While multifamily development stalwarts don’t dispute the condo conversion formula, current demand for apartments seems to suggest that the rental monster will rule for the foreseeable future. “Lenders have returned to traditional down-payment requirements; as a result, people will tend to buy their first home later in life,” says Noel Johnson, city partner for the Northwest region for Phoenix-based multifamily developer Alliance Residential. “This will likely minimize condo conversion activity.”

Chicago-based Fifield Cos., which moved to condos in the early 2000s before dropping out of the market in 2004, doesn’t see an upshot in chasing condo conversions today. “We’re extremely bearish on condos,” says Fifield chairman and CEO Steven Fifield. “We left the condo business in Chicago in 2004 because we saw a huge supply coming and couldn’t understand where the demand was going to come from. The 25- to 35-year-olds who make up about 85 percent of our renters want flexibility and don’t want to be tied to a mortgage.

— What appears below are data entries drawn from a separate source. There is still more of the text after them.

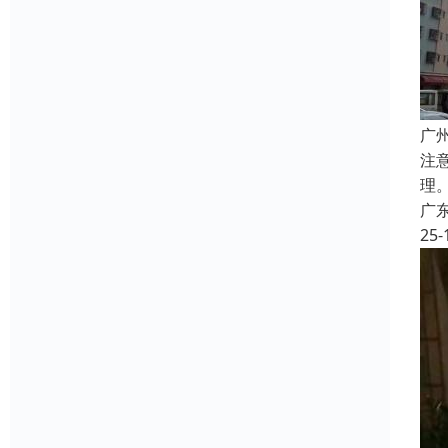
广
注
理
广
25-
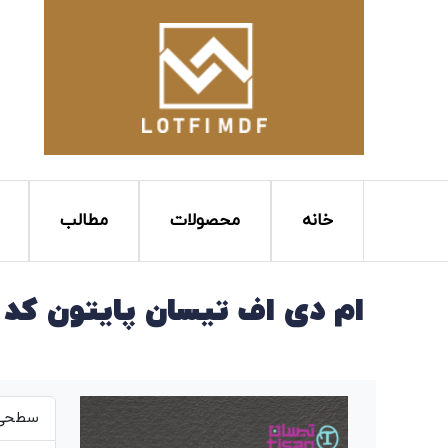
خانه
محصولات
مطالب
ام دی اف تیسان پایتون کد T151
سطحی ص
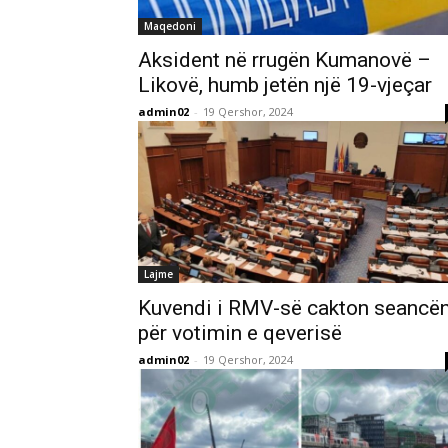
Maqedoni
Aksident në rrugën Kumanovë –
Likovë, humb jetën një 19-vjeçar
admin02
-
19 Qershor, 2024
Lajme
Kuvendi i RMV-së cakton seancë
për votimin e qeverisë
admin02
-
19 Qershor, 2024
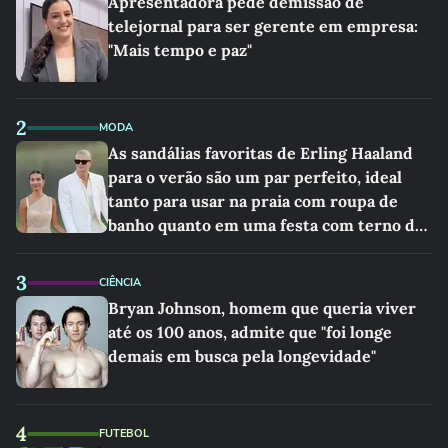
Apresentadora pede demissão de
telejornal para ser gerente em empresa:
"Mais tempo e paz"
2
MODA
As sandálias favoritas de Erling Haaland
para o verão são um par perfeito, ideal
tanto para usar na praia com roupa de
banho quanto em uma festa com terno de
linho
3
CIÊNCIA
Bryan Johnson, homem que queria viver
até os 100 anos, admite que "foi longe
demais em busca pela longevidade"
4
FUTEBOL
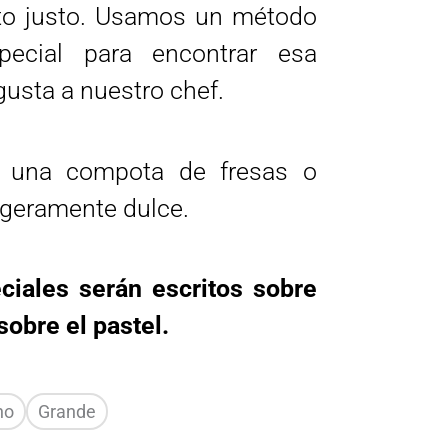
nto justo. Usamos un método
pecial para encontrar esa
gusta a nuestro chef.
 una compota de fresas o
ligeramente dulce.
iales serán escritos sobre
 sobre el pastel.
no
Grande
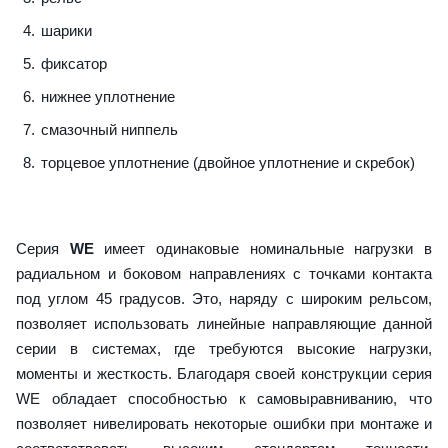
шарики
фиксатор
нижнее уплотнение
смазочный ниппель
торцевое уплотнение (двойное уплотнение и скребок)
Серия
WE
имеет одинаковые номинальные нагрузки в
радиальном и боковом направлениях с точками контакта
под углом 45 градусов. Это, наряду с широким рельсом,
позволяет использовать линейные направляющие данной
серии в системах, где требуются высокие нагрузки,
моменты и жесткость. Благодаря своей конструкции серия
WE обладает способностью к самовыравниванию, что
позволяет нивелировать некоторые ошибки при монтаже и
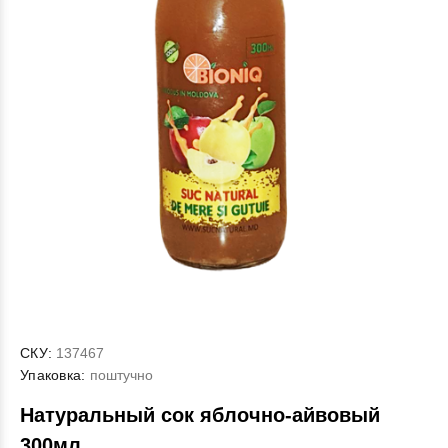
СКУ:
137467
Упаковка:
поштучно
Натуральный сок яблочно-айвовый
300мл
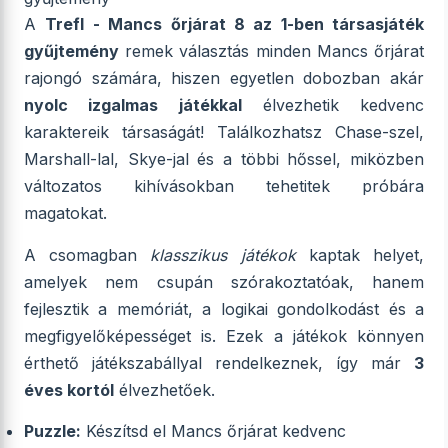
A
Trefl - Mancs őrjárat 8 az 1-ben társasjáték
gyűjtemény
remek választás minden Mancs őrjárat
rajongó számára, hiszen egyetlen dobozban akár
nyolc izgalmas játékkal
élvezhetik kedvenc
karaktereik társaságát! Találkozhatsz Chase-szel,
Marshall-lal, Skye-jal és a többi hőssel, miközben
változatos kihívásokban tehetitek próbára
magatokat.
A csomagban
klasszikus játékok
kaptak helyet,
amelyek nem csupán szórakoztatóak, hanem
fejlesztik a memóriát, a logikai gondolkodást és a
megfigyelőképességet is. Ezek a játékok könnyen
érthető játékszabállyal rendelkeznek, így már
3
éves kortól
élvezhetőek.
Puzzle:
Készítsd el Mancs őrjárat kedvenc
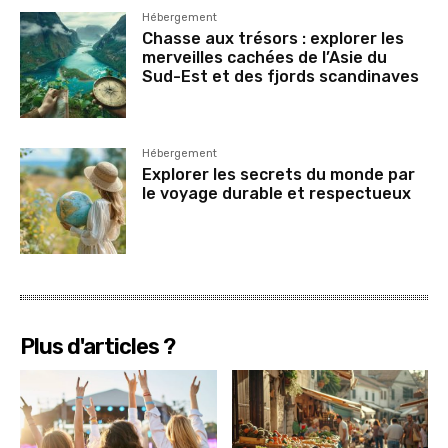
Hébergement
Chasse aux trésors : explorer les
merveilles cachées de l’Asie du
Sud-Est et des fjords scandinaves
Hébergement
Explorer les secrets du monde par
le voyage durable et respectueux
Plus d'articles ?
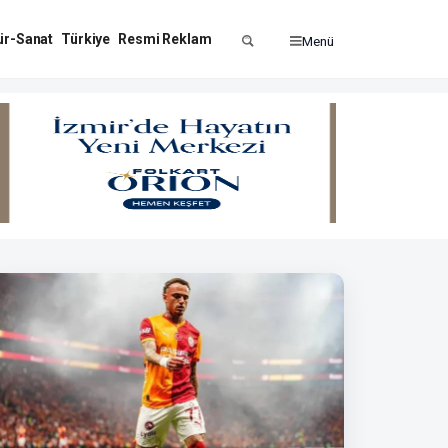
ür-Sanat
Türkiye
Resmi Reklam
Menü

They expect job transfers, marriage, or might even still be in danger of losing a job.”

Others in the industry suspect that some developers are already planning to have projects breaking ground today as apartments see higher valuations (and a better disposition ROI) as condos when completed in the next two years. “If you bring a condo project to a lender, they are going to insist that it be underwritten as a rental and size their loan based on that, rather than what the market suggests for condos,” says Bill Witte, president of New York–based Related Cos.’ California division, which just finalized both equity and debt financing for a 420-unit project in Santa Monica that will split evenly between for-sale condos and affordable housing rentals. “That location has seen zero product in a submarket that has held up quite well, but we’re looking at some projects that other developers are doing in urban areas; they really don’t seem like they pencil out, and we expect [they] are intended to convert as soon as the market turns, and we believe it will.”